Road Diets: What Are They? What Does a Good One Look Like?


The above video came across my Twitter feed recently and helped me understand road diets in various formats better than I’d ever understood them before. Several points stood out, no matter which of the four designs is under discussion: First, the lane widths are ten feet, which has no impact on travel times or traffic capacity, as opposed to twelve feet, and the reduction is shown to slow traffic (77% in one example) and reduce crashes (63% in the same example.)

Additionally, in every example, bike lanes of some sort are included. The cycle track, particularly caught my attention and, as noted in the video, it’s the one most likely to make non-cyclists cycle again because of the buffer afforded by the parked cars in the example. It was also instructive for me to notice that a single, one-direction bike lane included as a part of the project, though perhaps not a first choice, is still helpful if that is all that the space involved allows.

I also came across an article written by Subha Ranhan Banerjee and Ben Welle on the City Fix website entitled, “Bigger Isn’t Always Better: Narrow Traffic Lanes Make Cities Safer,” which makes the point the title indicates it would make. The site is globally networked, so the data was taken world-wide and you see the conclusions included in the excellent graphic below. To make your job easier, here are the conversion in feet for the four lane widths shown, left to right: #1: 8.5 to 9.1 feet, #2: 9.1 – 10.6 feet, #3: 10.6 – 11.8 feet and #4: 11.8 feet and up. As you can see, their conclusion based on fatalities per 100,000 is that the safest lane width is roughly 9 to 10.5 feet and the worst width for safety is about twelve feet and up.

Intuitively, for many of us, this seems illogical. Wider lanes should mean more room for error, fewer crashes and increased traffic capacity. The problems include: The wider the lane, the faster the speeds the cars travel. Wider lanes increase pedestrian risk as they have to travel farther to cross the streets. The authors point out that pedestrians struck by an automobile driving 30 mph have a ninety percent chance of survival. Raise that speed up to 50 mph and the survival chance drops to 15%.
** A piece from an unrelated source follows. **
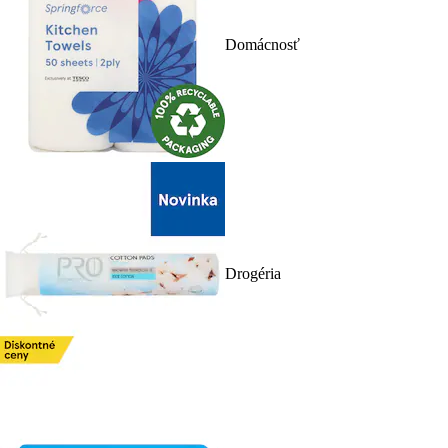
Domácnosť
Drogéria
The authors also echo the point from Jeff Speck’s examples above to state that traffic capacity is not reduced and congestion is generally due to traffic lights, not car speed. They note that it takes about 18 seconds longer to drive a kilometer at 30 mph than at 50 mph, which seems like a small sacrifice to ask drivers to make if it increases survival chances for pedestrians in crashes from 15% to 90%. It’s 18 seconds.

All of this put me in mind of our highest profile road diet: Cumberland Avenue. While the area is beyond that which I have included in this space, it really isn’t far from downtown. Perhaps the changes in form will make it seem more unified with downtown, whereas traditionally, the UT area and downtown have been considered separate entities.

Years in preparation, the Cumberland Avenue Corridor Plan is much more extensive than a simple re-striping of roads, of course. The project involves moving utilities underground, changing the codes for acceptable construction in an effort to make the strip more urban and less suburban. To that end, parking lots in front of businesses should largely disappear. More height in new construction has already begun to take shape. Sidewalks are being widened and street furniture and trees are being added.

The effort has the intention of making Cumberland feel like more of a destination and less a spot for traveling through. With the amenities added and the wider sidewalks, the stretch should be more appealing to pedestrians. With utilities and street-facing parking lots removed or hidden, the area will have a more upscale feel.

After focusing on the Jeff Speck video above and considering the article below, including the information contained in the graphic, I noticed, however, two obvious issues: There are no accommodations for cyclists and the lanes are twelve feet wide – the most dangerous width according to the articles above. Had the lanes been ten feet, four feet would have been gained. Several more feet would have been required for bike lanes and that footage appears to have gone to wider sidewalks and right-of-way concerns. I was told that given the inadequate footage for bike lanes, the vehicular lanes were made wider with the plan to have bikes and cars share the lanes.

There is no doubt that the Cumberland Avenue area will be safer for pedestrians because there will be fewer lanes. It will be more pleasant for pedestrians because the sidewalks will be wider and the buildings closer, as opposed to being fronted by parking lots. Still, it seems unfortunate that bike lanes could not have been added to an area which probably contains the most potential cyclists in the city. It’s also a concern that vehicular lanes would remain at 12 feet when everything I read suggests that is the least safe width.